Hashim gave the reporter a letter to be passed on to a young officer at the minister’s office, named Azmin Ali, now a Parti Keadilan Rakyat MP. Two weeks later, the pregnant, tearful wife was transferred to Kuala Perlis. Yes, Umno dished out preferences and embellishments, from securing the mini-tar road project, or grass-cutting tender, to making a former clerk turned politician, a rarefied Datuk.

It is also an unlimited welfare organisation that gives out the kenduri (village feasts) paraphernalia, backs your application for a temporary occupation licence, or, opens doors for those devoid of hope and opportunity.

At a level, it is second mobility-track for the disenfranchised odd-job workers, school drop-outs with stamina for attending meetings, earnestly supporting their immediate leader or “boss”.
They see their role at by-elections as earning Umno and Barisan Nasional renewed mandate to press on with its policies. Umno was certainly attracting the getup-and-go resilient souls.
With the upgrades and advancements, comes the effluent – flaunting of affluence. The Economist magazine described the nature of cars parked at PWTC during the 1993 party elections as a microcosm of a changing Umno, a party that was founded in the heartlands had passed on to the monied operatives.

More stifling was Umno of that era had propagated “voicing your views via the proper channels”.
A party that was intertwined with the people and government policies was straining to lock away its disagreements. The gossip and disinformation that leaked out of this closeted system was pounced upon, spun and repackaged as truths.

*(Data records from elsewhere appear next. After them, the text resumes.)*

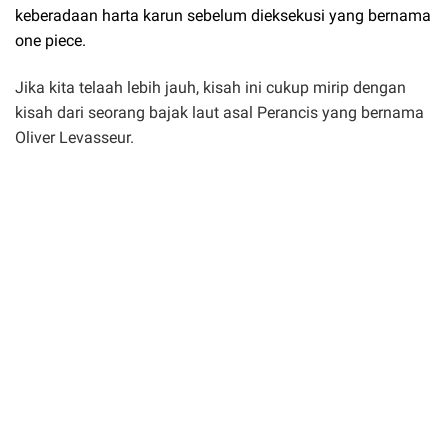
keberadaan harta karun sebelum dieksekusi yang bernama
one piece.
Jika kita telaah lebih jauh, kisah ini cukup mirip dengan
kisah dari seorang bajak laut asal Perancis yang bernama
Oliver Levasseur.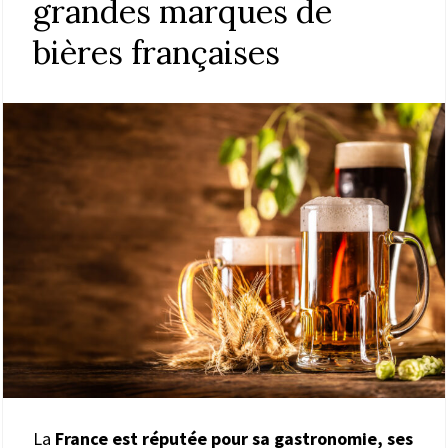
grandes marques de
bières françaises
La
France est réputée pour sa gastronomie, ses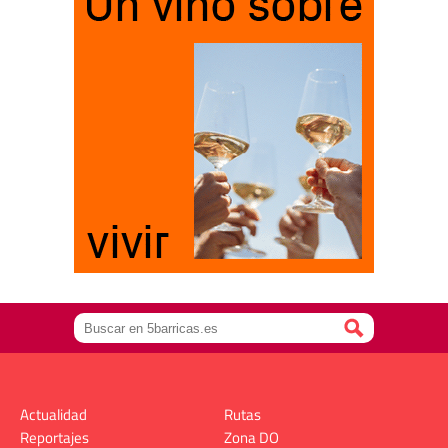
Actualidad
Rutas
Reportajes
Zona DO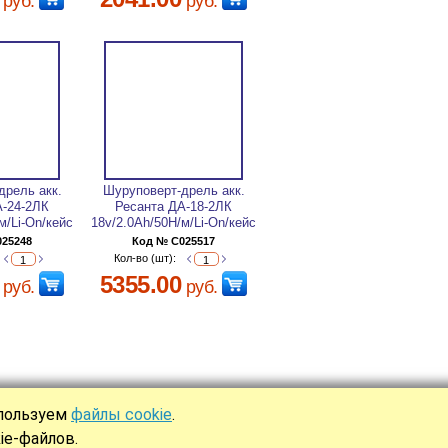
руб.
руб.
дрель акк.
Шуруповерт-дрель акк.
А-24-2ЛК
Ресанта ДА-18-2ЛК
м/Li-On/кейс
18v/2.0Ah/50H/м/Li-On/кейс
025248
Код № C025517
Кол-во (шт):
5355.00
руб.
руб.
спользуем
файлы cookie
.
Ы
ie-файлов.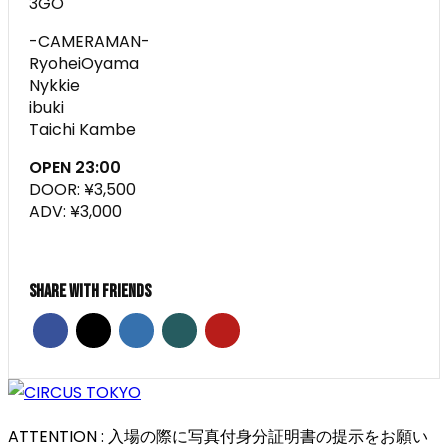
3GO
-CAMERAMAN-
RyoheiOyama
Nykkie
ibuki
Taichi Kambe
OPEN 23:00
DOOR: ¥3,500
ADV: ¥3,000
Share With Friends
ATTENTION : 入場の際に写真付身分証明書の提示をお願い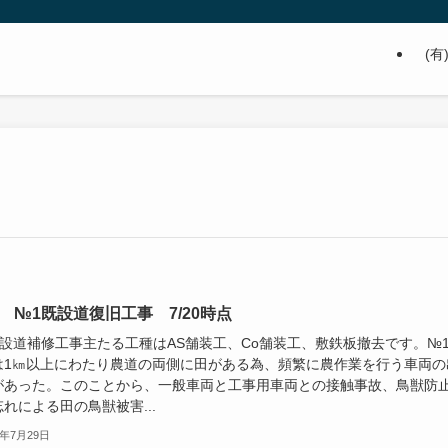
(有
線 №1既設道復旧工事 7/20時点
既設道補修工事主たる工種はAS舗装工、Co舗装工、敷鉄板撤去です。№
は1㎞以上にわたり農道の両側に田がある為、頻繁に農作業を行う車両の
があった。このことから、一般車両と工事用車両との接触事故、鳥獣防
れによる田の鳥獣被害...
3年7月29日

Umno personalities offered convoluted views to the Press because being ambitious or opinionated attracted danger, which encouraged a public opinion of Umno as a party that was tormented with intrigues and rewarding mediocrity. Umno and the new middle class it created were heading in differing directions. This was the point when Ketuanan Melayu, an allencompassing justification and antidote, could be dismissed as racialist, unwritten policy. Is this the case? Ketuanan Melayu, in reality, is about empowerment, to have a benign Malay leadership that accommodates all, creates expansive space for the non-Malays.

Top Malay companies are an excellent advertisement for the Ketuanan Melayu tradition for allowing non-Malays to excel, something that certain non-Malay firms have not been able to cope with.

Perhaps because these are their means of accommodating particular ethnicities not well represented in a Malay-centric civil service.

With better pay package this should change. Ketuanan Melayu is about the Malay leadership voluntarily and gradually offering greater concessions as it must. A Johor Umno official: “We shall not cling on to the quotas forever. As more Malays reach the middle classes, this will be eased. It is already happening.” Umno has now embraced more purposefully the universalist traditions of rights and virtues. The traditionalist segments shall remind the party of its duty to the Malays even as Datuk Seri Anwar Ibrahim and Azmin have coined Ketuanan Rakyat, a dictum that has not been properly articulated. Umno leaders are no longer being convoluted in their utterances, which is refreshing. Next they will have to assuage the non-Malays that it is the Umno-led government that shall secure the future of all Malaysians.

Within the party, professionals should chip in with courses on soft-skills and communication and push for an on-line party registration.

Less of the contractorstereotyping representatives shall debate economic issues at Umno meetings.

More of the Umno types will seek to make more sense in public utterances.
The local kenduris have moved to halls. Political commentary has been taken out of the hands of the local Umno leaders as the Pak Cik gets his political analysis from his son who lives in KL.
Its safety-net functions may dwindle in tandem with the growth of its multiracial outlook, and, to reach out to the Malay middle class.

These two segments may be the future constituencies of Umno. # Rashid Yusuf, on sabbatical from 24-hour journalism, is constantly looking to dredging out a range of arguments and a smattering of ideas, for the public domain.